**WHAT TO WORK ON**
The reply should hold every entry exactly as written and none of the pictures.

**MATERIAL FOR THIS TASK**

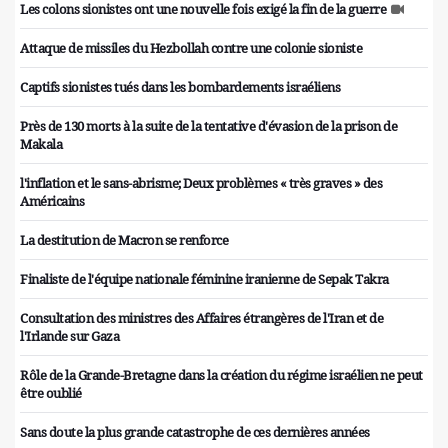
Les colons sionistes ont une nouvelle fois exigé la fin de la guerre
Attaque de missiles du Hezbollah contre une colonie sioniste
Captifs sionistes tués dans les bombardements israéliens
Près de 130 morts à la suite de la tentative d'évasion de la prison de
Makala
l'inflation et le sans-abrisme; Deux problèmes « très graves » des
Américains
La destitution de Macron se renforce
Finaliste de l'équipe nationale féminine iranienne de Sepak Takra
Consultation des ministres des Affaires étrangères de l'Iran et de
l'Irlande sur Gaza
Rôle de la Grande-Bretagne dans la création du régime israélien ne peut
être oublié
Sans doute la plus grande catastrophe de ces dernières années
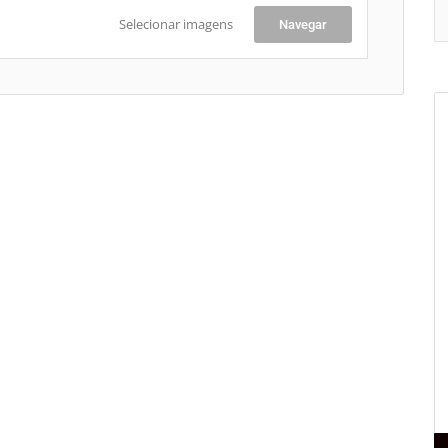
Selecionar imagens
Navegar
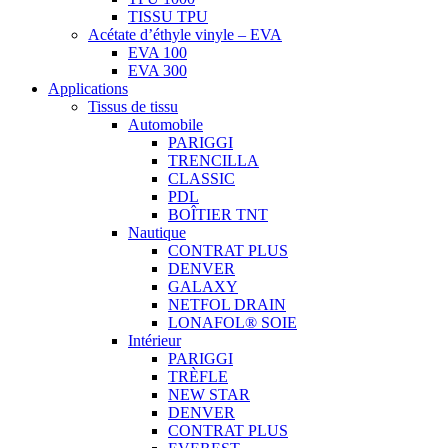
TISSU TPU
Acétate d’éthyle vinyle – EVA
EVA 100
EVA 300
Applications
Tissus de tissu
Automobile
PARIGGI
TRENCILLA
CLASSIC
PDL
BOÎTIER TNT
Nautique
CONTRAT PLUS
DENVER
GALAXY
NETFOL DRAIN
LONAFOL® SOIE
Intérieur
PARIGGI
TRÈFLE
NEW STAR
DENVER
CONTRAT PLUS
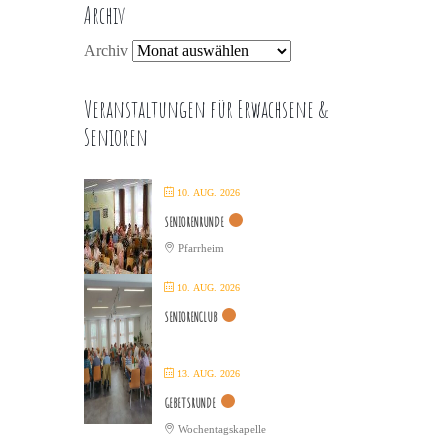
Archiv
Archiv
Veranstaltungen für Erwachsene &
Senioren
10. AUG. 2026
SENIORENRUNDE
Pfarrheim
10. AUG. 2026
SENIORENCLUB
13. AUG. 2026
GEBETSRUNDE
Wochentagskapelle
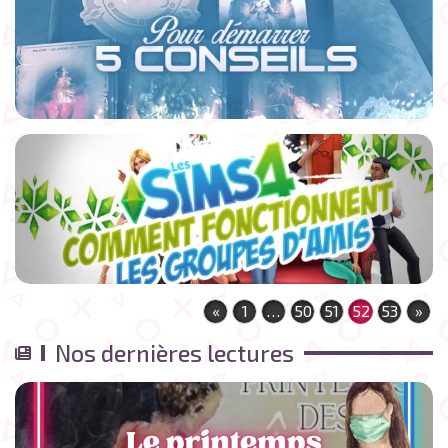
«
1
…
50
51
52
53
»
Nos dernières lectures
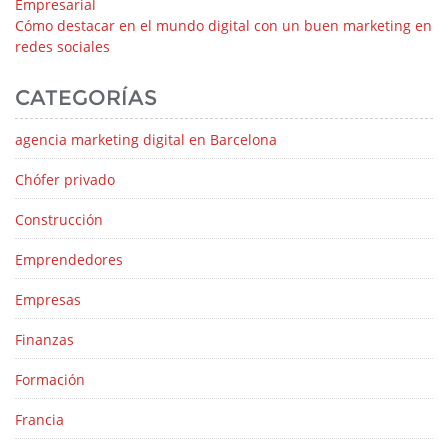
Empresarial
Cómo destacar en el mundo digital con un buen marketing en
redes sociales
CATEGORÍAS
agencia marketing digital en Barcelona
Chófer privado
Construcción
Emprendedores
Empresas
Finanzas
Formación
Francia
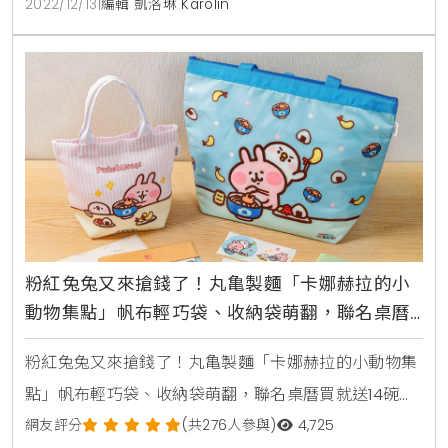
2022/12/13
|
編輯 凱洛琳 Karolin
布、路卡利歐、甲賀忍蛙、波加曼及隱藏版，共計6
款。2、壽司郎全台店鋪6款共計55,000個，隨機發送
恕不挑款，換完為止。實際庫存以各店贈送情況
粉紅兔兔又來搶錢了！丸亀製麵「卡娜赫拉的小
動物集點」帆布輕巧袋、收納袋萌翻，聯名桌曆
買就送14碗烏龍麵
粉紅兔兔又來搶錢了！丸亀製麵「卡娜赫拉的小動物集
點」帆布輕巧袋、收納袋萌翻，聯名桌曆買就送14碗烏
龍麵兩隻小土匪又來搶錢了！來自日本超療癒的「卡娜
網友評分
(共276人參與)
4,725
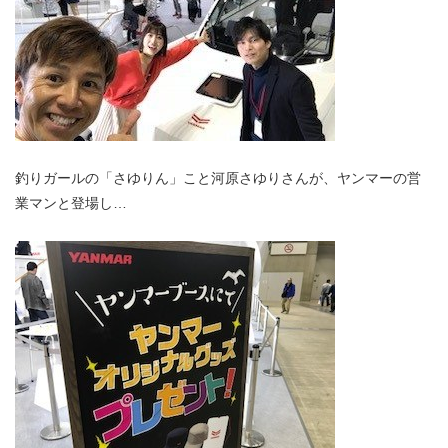
釣りガールの「さゆりん」こと河原さゆりさんが、ヤンマーの営
業マンと登場し…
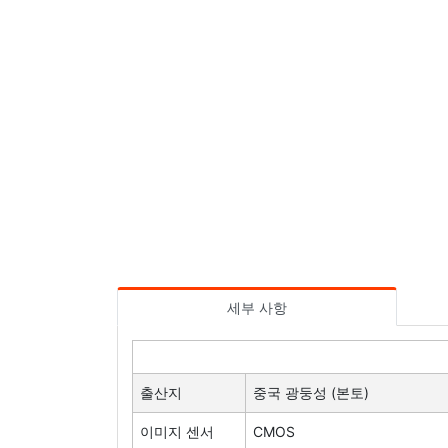
세부 사항
출산지
중국 광둥성 (본토)
이미지 센서
CMOS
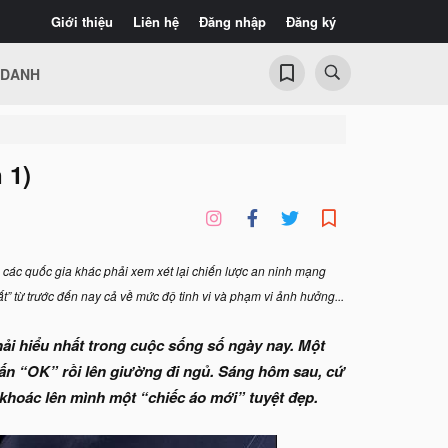
Giới thiệu
Liên hệ
Đăng nhập
Đăng ký
 DANH
 1)
 các quốc gia khác phải xem xét lại chiến lược an ninh mạng
 từ trước đến nay cả về mức độ tinh vi và phạm vi ảnh hưởng...
hải hiểu nhất trong cuộc sống số ngày nay. Một
à ấn “OK” rồi lên giường đi ngủ. Sáng hôm sau, cứ
 khoác lên mình một “chiếc áo mới” tuyệt đẹp.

**FINISHED TASK**
Les colons sionistes ont une nouvelle fois exigé la fin de la guerre
Attaque de missiles du Hezbollah contre une colonie sioniste
Captifs sionistes tués dans les bombardements israéliens
Près de 130 morts à la suite de la tentative d'évasion de la prison de
Makala
l'inflation et le sans-abrisme; Deux problèmes « très graves » des
Américains
La destitution de Macron se renforce
Finaliste de l'équipe nationale féminine iranienne de Sepak Takra
Consultation des ministres des Affaires étrangères de l'Iran et de
l'Irlande sur Gaza
Rôle de la Grande-Bretagne dans la création du régime israélien ne peut
être oublié
Sans doute la plus grande catastrophe de ces dernières années
Selecionar imagens
Navegar
TISSU TPU
Acétate d’éthyle vinyle – EVA
EVA 100
EVA 300
Applications
Tissus de tissu
Automobile
PARIGGI
TRENCILLA
CLASSIC
PDL
BOÎTIER TNT
Nautique
CONTRAT PLUS
DENVER
GALAXY
NETFOL DRAIN
LONAFOL® SOIE
Intérieur
PARIGGI
TRÈFLE
NEW STAR
DENVER
CONTRAT PLUS
Archiv
Archiv
Veranstaltungen für Erwachsene &
Senioren
10. AUG. 2026
SENIORENRUNDE
Pfarrheim
10. AUG. 2026
SENIORENCLUB
13. AUG. 2026
GEBETSRUNDE
Wochentagskapelle
«
1
…
50
51
52
53
»
Nos dernières lectures
Empresarial
Cómo destacar en el mundo digital con un buen marketing en
redes sociales
CATEGORÍAS
agencia marketing digital en Barcelona
Chófer privado
Construcción
Emprendedores
Empresas
Finanzas
Formación
Francia
2022/12/13
|
編輯 凱洛琳 Karolin
布、路卡利歐、甲賀忍蛙、波加曼及隱藏版，共計6
款。2、壽司郎全台店鋪6款共計55,000個，隨機發送
恕不挑款，換完為止。實際庫存以各店贈送情況
粉紅兔兔又來搶錢了！丸亀製麵「卡娜赫拉的小
動物集點」帆布輕巧袋、收納袋萌翻，聯名桌曆
買就送14碗烏龍麵
粉紅兔兔又來搶錢了！丸亀製麵「卡娜赫拉的小動物集
點」帆布輕巧袋、收納袋萌翻，聯名桌曆買就送14碗烏
龍麵兩隻小土匪又來搶錢了！來自日本超療癒的「卡娜
網友評分
(共276人參與)
4,725
釣りガールの「さゆりん」こと河原さゆりさんが、ヤンマーの営
業マンと登場し…
세부 사항
출산지
중국 광둥성 (본토)
이미지 센서
CMOS
Giới thiệu
Liên hệ
Đăng nhập
Đăng ký
 DANH
 1)
 các quốc gia khác phải xem xét lại chiến lược an ninh mạng
 từ trước đến nay cả về mức độ tinh vi và phạm vi ảnh hưởng...
hải hiểu nhất trong cuộc sống số ngày nay. Một
à ấn “OK” rồi lên giường đi ngủ. Sáng hôm sau, cứ
 khoác lên mình một “chiếc áo mới” tuyệt đẹp.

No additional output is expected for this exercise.